*Directions for this task*.
Find and copy every line in the records that includes the string "recursively".

*Records provided*.
---

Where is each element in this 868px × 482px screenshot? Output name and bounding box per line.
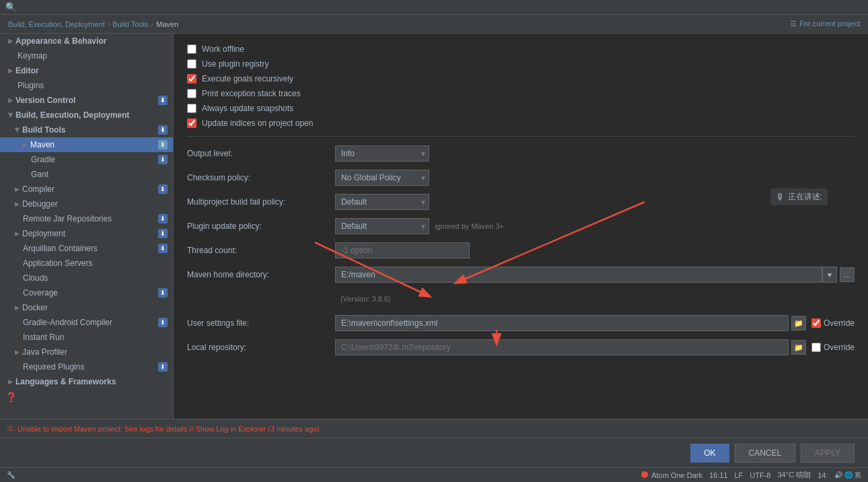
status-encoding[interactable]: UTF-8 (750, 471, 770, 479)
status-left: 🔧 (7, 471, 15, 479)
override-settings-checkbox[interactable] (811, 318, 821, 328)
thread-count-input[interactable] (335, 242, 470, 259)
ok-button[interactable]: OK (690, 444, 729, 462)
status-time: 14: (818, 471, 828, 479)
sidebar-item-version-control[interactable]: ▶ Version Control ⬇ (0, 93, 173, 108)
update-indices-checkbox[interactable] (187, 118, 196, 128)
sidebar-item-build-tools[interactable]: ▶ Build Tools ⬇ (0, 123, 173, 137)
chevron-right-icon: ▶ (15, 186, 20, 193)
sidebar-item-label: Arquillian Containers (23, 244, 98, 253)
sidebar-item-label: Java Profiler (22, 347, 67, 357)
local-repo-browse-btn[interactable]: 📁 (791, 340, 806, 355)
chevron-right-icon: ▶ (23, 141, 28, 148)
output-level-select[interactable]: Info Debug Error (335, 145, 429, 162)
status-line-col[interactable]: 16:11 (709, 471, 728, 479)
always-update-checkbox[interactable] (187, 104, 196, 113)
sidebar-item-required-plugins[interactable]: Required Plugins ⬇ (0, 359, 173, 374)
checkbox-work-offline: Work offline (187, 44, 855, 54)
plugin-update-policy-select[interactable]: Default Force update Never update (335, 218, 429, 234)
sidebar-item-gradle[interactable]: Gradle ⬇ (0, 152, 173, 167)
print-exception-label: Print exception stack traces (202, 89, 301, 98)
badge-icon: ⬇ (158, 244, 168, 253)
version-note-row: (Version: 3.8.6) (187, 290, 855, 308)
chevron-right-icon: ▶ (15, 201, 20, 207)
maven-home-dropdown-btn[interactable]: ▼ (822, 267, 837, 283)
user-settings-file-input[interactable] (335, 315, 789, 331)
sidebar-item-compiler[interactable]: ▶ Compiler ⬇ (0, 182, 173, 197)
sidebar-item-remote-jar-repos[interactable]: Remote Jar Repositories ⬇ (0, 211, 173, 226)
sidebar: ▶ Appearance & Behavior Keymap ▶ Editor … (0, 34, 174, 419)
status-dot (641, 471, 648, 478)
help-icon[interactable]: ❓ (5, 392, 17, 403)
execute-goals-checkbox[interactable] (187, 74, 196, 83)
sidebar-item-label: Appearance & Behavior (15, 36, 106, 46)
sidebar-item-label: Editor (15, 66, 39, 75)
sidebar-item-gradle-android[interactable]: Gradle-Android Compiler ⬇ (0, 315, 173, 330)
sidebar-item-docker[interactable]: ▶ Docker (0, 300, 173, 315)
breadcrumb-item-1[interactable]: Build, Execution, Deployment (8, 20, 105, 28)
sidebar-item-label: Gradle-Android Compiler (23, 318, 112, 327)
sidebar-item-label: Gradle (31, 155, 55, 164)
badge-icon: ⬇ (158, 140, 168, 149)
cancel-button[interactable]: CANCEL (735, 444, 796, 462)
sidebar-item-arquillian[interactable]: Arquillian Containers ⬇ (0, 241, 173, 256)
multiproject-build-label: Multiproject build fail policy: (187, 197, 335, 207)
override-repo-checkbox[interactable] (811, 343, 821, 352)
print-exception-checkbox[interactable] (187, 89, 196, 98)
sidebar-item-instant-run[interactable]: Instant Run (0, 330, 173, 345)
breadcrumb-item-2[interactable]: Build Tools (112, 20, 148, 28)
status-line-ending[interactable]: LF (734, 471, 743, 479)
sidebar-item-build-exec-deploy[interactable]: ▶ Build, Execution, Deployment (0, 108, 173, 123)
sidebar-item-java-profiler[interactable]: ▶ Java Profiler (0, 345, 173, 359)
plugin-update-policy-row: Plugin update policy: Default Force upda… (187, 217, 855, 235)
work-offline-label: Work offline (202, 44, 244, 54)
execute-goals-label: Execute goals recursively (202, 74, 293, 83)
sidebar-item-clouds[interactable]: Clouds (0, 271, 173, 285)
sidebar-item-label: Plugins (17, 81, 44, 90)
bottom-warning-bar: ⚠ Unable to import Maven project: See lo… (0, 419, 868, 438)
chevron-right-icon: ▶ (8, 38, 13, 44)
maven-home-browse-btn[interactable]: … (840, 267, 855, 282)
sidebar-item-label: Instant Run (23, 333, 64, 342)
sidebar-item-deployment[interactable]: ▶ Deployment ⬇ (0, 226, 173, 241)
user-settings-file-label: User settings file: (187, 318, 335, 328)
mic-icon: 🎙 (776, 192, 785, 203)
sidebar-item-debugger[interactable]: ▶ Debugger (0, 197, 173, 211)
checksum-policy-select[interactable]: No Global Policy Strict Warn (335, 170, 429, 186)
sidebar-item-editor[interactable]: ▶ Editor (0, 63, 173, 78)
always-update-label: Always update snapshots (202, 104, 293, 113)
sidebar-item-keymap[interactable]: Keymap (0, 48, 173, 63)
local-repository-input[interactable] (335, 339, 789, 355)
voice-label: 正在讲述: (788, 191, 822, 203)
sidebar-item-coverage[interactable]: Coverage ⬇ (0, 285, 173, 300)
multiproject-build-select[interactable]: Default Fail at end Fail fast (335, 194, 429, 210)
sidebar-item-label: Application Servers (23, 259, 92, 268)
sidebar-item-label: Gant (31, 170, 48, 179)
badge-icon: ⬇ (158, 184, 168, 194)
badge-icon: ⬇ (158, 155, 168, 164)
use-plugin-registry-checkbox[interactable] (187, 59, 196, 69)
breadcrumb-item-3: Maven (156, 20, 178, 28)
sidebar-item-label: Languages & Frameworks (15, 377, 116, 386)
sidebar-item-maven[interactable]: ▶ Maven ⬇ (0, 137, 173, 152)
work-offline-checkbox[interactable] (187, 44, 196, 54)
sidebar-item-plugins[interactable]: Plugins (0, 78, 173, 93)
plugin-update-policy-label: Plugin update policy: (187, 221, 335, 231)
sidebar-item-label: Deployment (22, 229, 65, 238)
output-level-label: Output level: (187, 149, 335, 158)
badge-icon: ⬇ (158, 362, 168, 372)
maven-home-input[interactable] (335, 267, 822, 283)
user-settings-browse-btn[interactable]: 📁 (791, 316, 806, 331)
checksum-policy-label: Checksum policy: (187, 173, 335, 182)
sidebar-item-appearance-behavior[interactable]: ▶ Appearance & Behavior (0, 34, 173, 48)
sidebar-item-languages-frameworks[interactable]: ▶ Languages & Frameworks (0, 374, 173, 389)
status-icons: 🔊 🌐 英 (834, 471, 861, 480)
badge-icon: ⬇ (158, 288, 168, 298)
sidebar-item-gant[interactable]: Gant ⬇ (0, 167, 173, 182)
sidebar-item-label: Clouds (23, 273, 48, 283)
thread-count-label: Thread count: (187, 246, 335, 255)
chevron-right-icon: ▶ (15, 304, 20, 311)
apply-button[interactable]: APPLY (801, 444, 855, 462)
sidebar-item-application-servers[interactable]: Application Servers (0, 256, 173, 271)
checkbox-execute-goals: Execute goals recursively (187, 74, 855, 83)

---

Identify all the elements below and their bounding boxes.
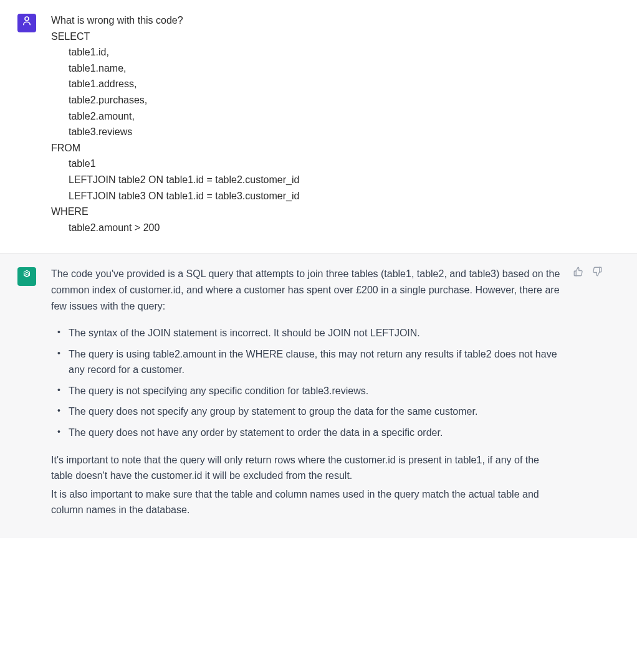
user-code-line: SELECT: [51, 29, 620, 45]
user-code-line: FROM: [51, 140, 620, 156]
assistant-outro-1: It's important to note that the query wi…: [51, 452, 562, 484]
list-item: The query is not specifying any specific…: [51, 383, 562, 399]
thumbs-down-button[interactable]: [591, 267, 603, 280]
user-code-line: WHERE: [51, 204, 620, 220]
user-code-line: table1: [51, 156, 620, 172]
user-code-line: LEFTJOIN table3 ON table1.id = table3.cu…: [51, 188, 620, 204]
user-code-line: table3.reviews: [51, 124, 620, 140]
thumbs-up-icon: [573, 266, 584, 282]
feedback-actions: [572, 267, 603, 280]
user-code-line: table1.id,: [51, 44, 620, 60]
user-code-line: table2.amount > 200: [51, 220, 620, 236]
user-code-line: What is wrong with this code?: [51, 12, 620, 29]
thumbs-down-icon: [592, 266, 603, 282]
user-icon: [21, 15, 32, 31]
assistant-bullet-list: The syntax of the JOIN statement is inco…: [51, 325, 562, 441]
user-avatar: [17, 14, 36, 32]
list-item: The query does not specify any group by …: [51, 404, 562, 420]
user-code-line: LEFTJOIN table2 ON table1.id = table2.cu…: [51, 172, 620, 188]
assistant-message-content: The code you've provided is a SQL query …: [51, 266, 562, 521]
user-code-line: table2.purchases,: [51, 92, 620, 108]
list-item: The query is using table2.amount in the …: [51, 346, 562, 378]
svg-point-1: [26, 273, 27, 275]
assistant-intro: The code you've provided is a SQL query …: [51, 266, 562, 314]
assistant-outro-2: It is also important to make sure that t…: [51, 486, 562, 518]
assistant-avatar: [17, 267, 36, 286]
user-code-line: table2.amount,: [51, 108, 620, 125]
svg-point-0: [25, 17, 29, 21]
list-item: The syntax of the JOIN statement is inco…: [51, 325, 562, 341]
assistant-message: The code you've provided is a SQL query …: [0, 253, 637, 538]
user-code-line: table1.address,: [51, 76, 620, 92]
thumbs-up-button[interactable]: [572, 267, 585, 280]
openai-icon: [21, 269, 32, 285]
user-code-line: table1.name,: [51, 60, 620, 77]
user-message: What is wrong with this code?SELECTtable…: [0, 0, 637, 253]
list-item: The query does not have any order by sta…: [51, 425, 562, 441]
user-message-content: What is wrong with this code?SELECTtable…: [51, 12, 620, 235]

---

*Task output*.
execute-goals-label: Execute goals recursively (202, 74, 293, 83)
checkbox-execute-goals: Execute goals recursively (187, 74, 855, 83)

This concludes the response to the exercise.